[Collected data]
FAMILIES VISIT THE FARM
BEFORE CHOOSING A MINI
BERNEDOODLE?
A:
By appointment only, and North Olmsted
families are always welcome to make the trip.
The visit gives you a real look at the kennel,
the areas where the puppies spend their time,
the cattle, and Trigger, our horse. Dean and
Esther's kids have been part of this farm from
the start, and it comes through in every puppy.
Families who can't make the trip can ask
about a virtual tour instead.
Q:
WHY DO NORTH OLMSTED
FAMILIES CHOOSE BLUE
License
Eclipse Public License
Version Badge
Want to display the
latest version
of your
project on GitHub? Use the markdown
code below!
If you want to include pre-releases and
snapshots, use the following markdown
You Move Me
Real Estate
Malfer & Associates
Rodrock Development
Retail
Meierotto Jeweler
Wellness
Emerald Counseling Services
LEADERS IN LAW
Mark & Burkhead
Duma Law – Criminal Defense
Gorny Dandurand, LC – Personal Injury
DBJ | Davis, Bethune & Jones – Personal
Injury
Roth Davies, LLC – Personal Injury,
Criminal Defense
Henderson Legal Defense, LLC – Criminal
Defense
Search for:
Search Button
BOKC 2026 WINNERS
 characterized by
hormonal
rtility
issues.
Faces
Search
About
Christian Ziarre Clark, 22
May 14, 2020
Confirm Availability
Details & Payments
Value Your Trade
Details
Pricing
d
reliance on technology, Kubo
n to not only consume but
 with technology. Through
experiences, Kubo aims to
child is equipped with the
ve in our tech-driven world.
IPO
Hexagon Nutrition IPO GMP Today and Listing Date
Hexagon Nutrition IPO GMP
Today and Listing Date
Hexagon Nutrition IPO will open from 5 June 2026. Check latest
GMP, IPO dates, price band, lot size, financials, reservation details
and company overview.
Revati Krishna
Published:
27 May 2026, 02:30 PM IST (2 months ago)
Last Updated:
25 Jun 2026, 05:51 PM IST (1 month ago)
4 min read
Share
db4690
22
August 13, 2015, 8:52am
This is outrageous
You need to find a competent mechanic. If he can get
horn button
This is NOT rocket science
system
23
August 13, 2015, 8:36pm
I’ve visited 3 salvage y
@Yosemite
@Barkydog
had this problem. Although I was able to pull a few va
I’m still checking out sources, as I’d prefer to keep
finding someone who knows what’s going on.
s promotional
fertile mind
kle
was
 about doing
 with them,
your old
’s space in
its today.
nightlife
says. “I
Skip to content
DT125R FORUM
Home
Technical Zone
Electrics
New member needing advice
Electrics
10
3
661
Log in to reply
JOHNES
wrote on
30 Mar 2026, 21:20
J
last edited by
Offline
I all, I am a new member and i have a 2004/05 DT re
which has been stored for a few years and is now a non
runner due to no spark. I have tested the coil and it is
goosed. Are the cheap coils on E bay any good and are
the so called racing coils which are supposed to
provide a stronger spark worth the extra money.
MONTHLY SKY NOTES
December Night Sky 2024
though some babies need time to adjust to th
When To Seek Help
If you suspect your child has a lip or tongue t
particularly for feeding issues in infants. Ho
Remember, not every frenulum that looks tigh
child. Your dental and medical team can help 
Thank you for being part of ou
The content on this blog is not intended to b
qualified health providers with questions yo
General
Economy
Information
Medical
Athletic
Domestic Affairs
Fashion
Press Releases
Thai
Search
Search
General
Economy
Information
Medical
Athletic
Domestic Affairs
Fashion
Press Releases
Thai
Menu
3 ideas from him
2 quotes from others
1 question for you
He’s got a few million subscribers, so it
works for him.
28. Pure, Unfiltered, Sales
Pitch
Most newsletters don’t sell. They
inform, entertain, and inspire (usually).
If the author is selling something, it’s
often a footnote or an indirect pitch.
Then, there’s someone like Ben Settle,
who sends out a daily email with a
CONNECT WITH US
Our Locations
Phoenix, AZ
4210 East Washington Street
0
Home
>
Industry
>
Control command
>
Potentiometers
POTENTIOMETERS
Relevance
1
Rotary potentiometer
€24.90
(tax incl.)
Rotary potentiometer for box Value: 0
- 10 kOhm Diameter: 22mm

▶ _PROBLEM TO WORK ON_
Exactly as they appear above, return all of the records.

▶ _SOLUTION TO THE PROBLEM_
FAMILIES VISIT THE FARM
BEFORE CHOOSING A MINI
BERNEDOODLE?
A:
By appointment only, and North Olmsted
families are always welcome to make the trip.
The visit gives you a real look at the kennel,
the areas where the puppies spend their time,
the cattle, and Trigger, our horse. Dean and
Esther's kids have been part of this farm from
the start, and it comes through in every puppy.
Families who can't make the trip can ask
about a virtual tour instead.
Q:
WHY DO NORTH OLMSTED
FAMILIES CHOOSE BLUE
License
Eclipse Public License
Version Badge
Want to display the
latest version
of your
project on GitHub? Use the markdown
code below!
If you want to include pre-releases and
snapshots, use the following markdown
You Move Me
Real Estate
Malfer & Associates
Rodrock Development
Retail
Meierotto Jeweler
Wellness
Emerald Counseling Services
LEADERS IN LAW
Mark & Burkhead
Duma Law – Criminal Defense
Gorny Dandurand, LC – Personal Injury
DBJ | Davis, Bethune & Jones – Personal
Injury
Roth Davies, LLC – Personal Injury,
Criminal Defense
Henderson Legal Defense, LLC – Criminal
Defense
Search for:
Search Button
BOKC 2026 WINNERS
 characterized by
hormonal
rtility
issues.
Faces
Search
About
Christian Ziarre Clark, 22
May 14, 2020
Confirm Availability
Details & Payments
Value Your Trade
Details
Pricing
d
reliance on technology, Kubo
n to not only consume but
 with technology. Through
experiences, Kubo aims to
child is equipped with the
ve in our tech-driven world.
IPO
Hexagon Nutrition IPO GMP Today and Listing Date
Hexagon Nutrition IPO GMP
Today and Listing Date
Hexagon Nutrition IPO will open from 5 June 2026. Check latest
GMP, IPO dates, price band, lot size, financials, reservation details
and company overview.
Revati Krishna
Published:
27 May 2026, 02:30 PM IST (2 months ago)
Last Updated:
25 Jun 2026, 05:51 PM IST (1 month ago)
4 min read
Share
db4690
22
August 13, 2015, 8:52am
This is outrageous
You need to find a competent mechanic. If he can get
horn button
This is NOT rocket science
system
23
August 13, 2015, 8:36pm
I’ve visited 3 salvage y
@Yosemite
@Barkydog
had this problem. Although I was able to pull a few va
I’m still checking out sources, as I’d prefer to keep
finding someone who knows what’s going on.
s promotional
fertile mind
kle
was
 about doing
 with them,
your old
’s space in
its today.
nightlife
says. “I
Skip to content
DT125R FORUM
Home
Technical Zone
Electrics
New member needing advice
Electrics
10
3
661
Log in to reply
JOHNES
wrote on
30 Mar 2026, 21:20
J
last edited by
Offline
I all, I am a new member and i have a 2004/05 DT re
which has been stored for a few years and is now a non
runner due to no spark. I have tested the coil and it is
goosed. Are the cheap coils on E bay any good and are
the so called racing coils which are supposed to
provide a stronger spark worth the extra money.
MONTHLY SKY NOTES
December Night Sky 2024
though some babies need time to adjust to th
When To Seek Help
If you suspect your child has a lip or tongue t
particularly for feeding issues in infants. Ho
Remember, not every frenulum that looks tigh
child. Your dental and medical team can help 
Thank you for being part of ou
The content on this blog is not intended to b
qualified health providers with questions yo
General
Economy
Information
Medical
Athletic
Domestic Affairs
Fashion
Press Releases
Thai
Search
Search
General
Economy
Information
Medical
Athletic
Domestic Affairs
Fashion
Press Releases
Thai
Menu
3 ideas from him
2 quotes from others
1 question for you
He’s got a few million subscribers, so it
works for him.
28. Pure, Unfiltered, Sales
Pitch
Most newsletters don’t sell. They
inform, entertain, and inspire (usually).
If the author is selling something, it’s
often a footnote or an indirect pitch.
Then, there’s someone like Ben Settle,
who sends out a daily email with a
CONNECT WITH US
Our Locations
Phoenix, AZ
4210 East Washington Street
0
Home
>
Industry
>
Control command
>
Potentiometers
POTENTIOMETERS
Relevance
1
Rotary potentiometer
€24.90
(tax incl.)
Rotary potentiometer for box Value: 0
- 10 kOhm Diameter: 22mm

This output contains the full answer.